I worry about how artists must get lost in the flood of our being able to listen to just about anything at any moment and for practically no cost.

But I’m not kidding about dancing in Asda and I’m really not kidding about my Discoveries playlist. You and I can immediately listen to any of millions of songs yet I will play the same one over and over again as I write.

Imagine writing something that a stranger obsesses over, internalises, and lives for.

While I piddle about making playlists.

Technically speaking

Yesterday, a woman at my bus stop chided me and I suppose the world, really, for what she referred to as the curse of modern technology. I couldn’t disagree with her: I had my head in my phone at the time. And I also wouldn’t disagree because if it weren’t for her nudging me, I’d not have noticed my bus come.

Only, at that moment I was texting someone to arrange a time for a mentoring session. On the bus to an event, I was checking out the running order and going over the bits I was due to do. I proof-read a short story of mine that I was due to email out, then I emailed it out.

So this is my work in my phone.

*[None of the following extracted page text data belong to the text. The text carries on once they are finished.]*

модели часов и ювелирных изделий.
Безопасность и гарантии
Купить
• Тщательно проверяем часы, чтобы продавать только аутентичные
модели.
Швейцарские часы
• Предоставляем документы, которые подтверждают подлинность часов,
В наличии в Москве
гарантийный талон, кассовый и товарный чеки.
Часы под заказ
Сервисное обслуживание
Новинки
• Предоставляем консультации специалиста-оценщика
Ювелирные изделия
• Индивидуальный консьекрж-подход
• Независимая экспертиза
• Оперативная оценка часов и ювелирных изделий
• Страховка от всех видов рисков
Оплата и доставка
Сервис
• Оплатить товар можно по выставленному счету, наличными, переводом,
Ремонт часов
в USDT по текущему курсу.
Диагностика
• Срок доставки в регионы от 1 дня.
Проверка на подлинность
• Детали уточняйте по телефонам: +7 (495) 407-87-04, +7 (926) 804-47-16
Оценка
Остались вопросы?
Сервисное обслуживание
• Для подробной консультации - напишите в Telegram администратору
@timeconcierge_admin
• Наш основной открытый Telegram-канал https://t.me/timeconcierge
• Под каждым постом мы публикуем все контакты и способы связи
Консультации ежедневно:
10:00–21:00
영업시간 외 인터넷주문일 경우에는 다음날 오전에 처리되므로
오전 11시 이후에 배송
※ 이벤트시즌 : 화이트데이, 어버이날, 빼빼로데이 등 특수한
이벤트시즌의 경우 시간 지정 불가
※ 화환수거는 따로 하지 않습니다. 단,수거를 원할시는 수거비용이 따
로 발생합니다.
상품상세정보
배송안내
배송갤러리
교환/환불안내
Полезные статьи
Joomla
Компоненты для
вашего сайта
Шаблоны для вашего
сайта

So that’s this stranger at the bus stop and there’s also the fact that this week I’ve written more about really technical technology issues than I ever imagined I’d be interested in.

But it was when I got off the bus that I knew I wanted to talk to you about this. About how technology is vastly more than technical specifications and horrendously expensive prices and I think more so for writers than anyone.

Because I could tell you what the phone is and I know enough to explain how I have all of my work with me wherever I go but it’s not about the technology. It’s about what it does to us.

The bus stop woman was right about my being distracted, but not long ago I’d have been distracted with a heavy bag around my neck and half a dozen mains cables.

Today I can leave my office with my large-screen iPhone and an incredible forthcoming keyboard called a TextBlade. That’s my office in my jeans pocket. And I carry a pair of AirPods, wireless headphones, in another pocket. So that’s my entertainment too. I walk around physically lighter than I ever have and it makes more of a psychological difference than I ever expected.

It was the AirPods that did it. I’d just got them back after loaning them out for a week and now I popped them in as I ran to the event.

If I looked it up, I could tell you how AirPods work and I’m sure between us we could read comparative reviews of how they sound. But knowing that they sound good and reading that they work without wires, that you just pop these in your ears and there is no cord, that doesn’t tell you what they’re like.

AirPods are like Regina Spektor. They’re like The Beatles’ White Album.

Just freed of that cord, I strode through Birmingham surrounded by music and knowing every single thing I could need for work was right there in my pocket.

I was physically lighter and I felt mentally lighter, except that I was now also late, I’d mangled one of the text messages and I’d left three typing mistakes in the short story. Also it’s all battery powered and doesn’t last long enough. Plus it all costs so much.

But apart from that, writing tools today are bliss.